Many incidents occurred in the notoriously violent and lawless Tierra Caliente region, but there were also reports of criminal interference in elections in central Michoacán, in municipalities such as Salvador Escalante and Tacámbaro, and in the state’s east.

“The link between the official party [Morena] and organized crime on election day in Michoacán is clear and alarming to us,” said Víctor Manuel Manríquez González, a leader of the Democratic Revolution Party (PRD), which allied itself with the National Action Party (PAN) and the Institutional Revolutionary Party (PRI) to contest elections in Michoacán and other states.

“It’s even more serious that the president, in his morning press conference today [Monday], acknowledged and thanked organized crime for behaving well on election day,” he told a press conference in Morelia at which other PAN-PRI-PRD leaders also denounced criminal interference.

“There is evidence of threats toward voters by the powers that be,” Manríquez said.

In Múgica, a Tierra Caliente municipality, PAN-PRI-PRD representatives were forced by criminal suspects to abandon a polling station, he said.

In Turicato, another Tierra Caliente municipality, “an armed group threatened and intimidated polling station representatives,” the PRD official said. “… Armed people were [subsequently] identified filling out ballots in favor of Morena,” he added.

“… In Apatzingán, people arrived at two polling stations and stole ballot boxes,” Manríquez said.

In La Huacana, PAN-PRI-PRD representatives were threatened, he said.

According to security reports cited by the newspaper El Universal, the Jalisco New Generation Cartel (CJNG) forced citizens in La Huacana to vote in favor of Morena. The CJNG also clashed with the Cárteles Unidos in the hours before polling stations opened and cut off one of the entry points to the troubled municipality of Aguililla, El Universal said.

Police reports also said that armed men forced voters to cast ballots in favor of Morena and PT candidates in Gabriel Zamora, which borders La Huacana to the north.

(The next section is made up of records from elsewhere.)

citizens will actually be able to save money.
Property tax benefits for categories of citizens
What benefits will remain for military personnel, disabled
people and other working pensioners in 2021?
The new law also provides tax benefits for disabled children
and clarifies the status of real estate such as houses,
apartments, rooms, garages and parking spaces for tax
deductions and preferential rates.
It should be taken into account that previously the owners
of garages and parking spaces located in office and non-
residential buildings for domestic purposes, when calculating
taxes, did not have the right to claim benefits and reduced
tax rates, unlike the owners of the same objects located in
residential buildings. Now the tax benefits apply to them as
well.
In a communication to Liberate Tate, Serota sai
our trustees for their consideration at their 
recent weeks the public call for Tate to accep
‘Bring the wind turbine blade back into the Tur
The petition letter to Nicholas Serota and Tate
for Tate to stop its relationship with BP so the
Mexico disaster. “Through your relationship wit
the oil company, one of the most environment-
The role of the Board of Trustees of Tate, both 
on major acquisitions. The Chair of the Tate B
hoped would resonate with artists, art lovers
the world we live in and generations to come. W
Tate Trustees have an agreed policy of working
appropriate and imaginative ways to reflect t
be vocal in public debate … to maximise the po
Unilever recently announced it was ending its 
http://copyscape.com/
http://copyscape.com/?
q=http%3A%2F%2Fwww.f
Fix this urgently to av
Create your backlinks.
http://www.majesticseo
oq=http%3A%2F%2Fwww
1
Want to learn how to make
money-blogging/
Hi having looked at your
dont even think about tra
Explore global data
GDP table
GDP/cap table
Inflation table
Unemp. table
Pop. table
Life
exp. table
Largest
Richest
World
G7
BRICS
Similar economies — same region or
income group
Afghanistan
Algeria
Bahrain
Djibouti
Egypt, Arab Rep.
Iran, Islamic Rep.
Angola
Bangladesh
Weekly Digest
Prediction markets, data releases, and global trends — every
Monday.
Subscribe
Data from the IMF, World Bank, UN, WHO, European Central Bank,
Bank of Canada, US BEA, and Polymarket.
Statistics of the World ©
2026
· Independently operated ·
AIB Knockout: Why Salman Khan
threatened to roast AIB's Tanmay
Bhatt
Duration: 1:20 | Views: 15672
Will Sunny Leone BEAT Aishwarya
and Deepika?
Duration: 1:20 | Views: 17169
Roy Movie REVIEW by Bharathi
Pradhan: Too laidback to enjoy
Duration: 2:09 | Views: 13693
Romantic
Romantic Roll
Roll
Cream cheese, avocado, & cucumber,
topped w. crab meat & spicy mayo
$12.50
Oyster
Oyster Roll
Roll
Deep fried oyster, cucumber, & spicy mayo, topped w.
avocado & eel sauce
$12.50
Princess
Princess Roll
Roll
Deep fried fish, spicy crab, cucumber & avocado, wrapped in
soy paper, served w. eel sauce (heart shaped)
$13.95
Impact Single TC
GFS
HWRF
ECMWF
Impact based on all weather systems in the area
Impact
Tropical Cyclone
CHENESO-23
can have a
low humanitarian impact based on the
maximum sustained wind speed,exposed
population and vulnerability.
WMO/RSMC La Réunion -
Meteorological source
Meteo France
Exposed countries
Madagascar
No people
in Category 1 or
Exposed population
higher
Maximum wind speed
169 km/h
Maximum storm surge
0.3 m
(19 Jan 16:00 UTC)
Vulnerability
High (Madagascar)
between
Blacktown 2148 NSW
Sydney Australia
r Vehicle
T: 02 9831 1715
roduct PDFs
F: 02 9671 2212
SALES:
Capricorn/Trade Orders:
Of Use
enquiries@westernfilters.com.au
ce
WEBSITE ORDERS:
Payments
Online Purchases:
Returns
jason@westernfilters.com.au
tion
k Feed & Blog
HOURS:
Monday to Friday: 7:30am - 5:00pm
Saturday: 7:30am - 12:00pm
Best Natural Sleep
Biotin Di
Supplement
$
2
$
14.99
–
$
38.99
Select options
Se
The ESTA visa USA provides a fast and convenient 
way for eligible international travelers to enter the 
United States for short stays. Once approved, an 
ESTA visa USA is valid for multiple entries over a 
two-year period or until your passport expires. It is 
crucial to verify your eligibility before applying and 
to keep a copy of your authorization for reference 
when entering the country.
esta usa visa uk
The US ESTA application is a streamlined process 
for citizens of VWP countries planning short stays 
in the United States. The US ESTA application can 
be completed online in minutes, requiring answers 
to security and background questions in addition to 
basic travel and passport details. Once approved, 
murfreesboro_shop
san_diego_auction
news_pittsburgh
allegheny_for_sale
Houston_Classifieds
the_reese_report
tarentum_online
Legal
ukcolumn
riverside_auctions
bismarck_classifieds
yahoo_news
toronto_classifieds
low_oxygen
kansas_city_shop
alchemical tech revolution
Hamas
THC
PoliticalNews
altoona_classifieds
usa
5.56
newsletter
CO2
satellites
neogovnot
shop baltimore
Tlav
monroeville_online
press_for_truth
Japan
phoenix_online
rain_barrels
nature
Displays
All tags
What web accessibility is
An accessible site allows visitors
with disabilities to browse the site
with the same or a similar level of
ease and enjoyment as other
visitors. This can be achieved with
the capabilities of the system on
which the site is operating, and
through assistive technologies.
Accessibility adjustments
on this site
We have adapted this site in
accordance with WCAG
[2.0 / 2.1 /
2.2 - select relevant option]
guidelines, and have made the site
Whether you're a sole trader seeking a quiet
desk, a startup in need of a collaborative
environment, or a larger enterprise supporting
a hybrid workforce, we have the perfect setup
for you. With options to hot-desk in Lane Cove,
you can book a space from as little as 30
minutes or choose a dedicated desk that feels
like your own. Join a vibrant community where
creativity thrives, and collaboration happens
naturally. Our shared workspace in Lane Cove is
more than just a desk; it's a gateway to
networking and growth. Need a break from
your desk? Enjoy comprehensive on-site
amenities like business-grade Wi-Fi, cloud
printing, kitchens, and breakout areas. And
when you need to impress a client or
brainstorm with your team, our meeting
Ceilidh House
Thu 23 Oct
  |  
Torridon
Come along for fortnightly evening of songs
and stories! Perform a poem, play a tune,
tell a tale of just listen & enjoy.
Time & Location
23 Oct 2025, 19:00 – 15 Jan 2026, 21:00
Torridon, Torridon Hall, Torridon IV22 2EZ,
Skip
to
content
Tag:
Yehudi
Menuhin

“In San Lucas, armed men stole two ballot boxes, and there were gunshots right there. In Tacámbaro, … [there were] armed people threatening citizens and in Cojumatlán, … ballot boxes were stolen,” Manríquez said.

The PRD official also said that there was criminal interference in elections in Juárez, a municipality in eastern Michoacán, and in the Tierra Caliente municipalities of Tumbiscatío and Buenavista.

A polling station chief in Santa Clara del Cobre, the municipal seat of Salvador Escalante, was detained by a criminal group and forced to fill out ballots in favor of Morena, El Universal reported.

Francisco Javier Rincón García, an INE official in Michoacán, confirmed that there were incidents in which armed individuals coerced voters and election officials.

Teresita Herrera Maldonado, leader of the PAN in Michoacán, claimed Monday that there were more invalid votes than the number of votes that separated apparently triumphant Morena gubernatorial candidate Alfredo Ramírez Bedolla from PAN-PRI-PRD candidate Carlos Herrera Tello.

“The number of invalid votes at this time is above 55,000 while the difference between the candidates is 40,000. Other things that need to be investigated are the number of polling stations that opened late and the absence of a high percentage of polling station officials,” she said.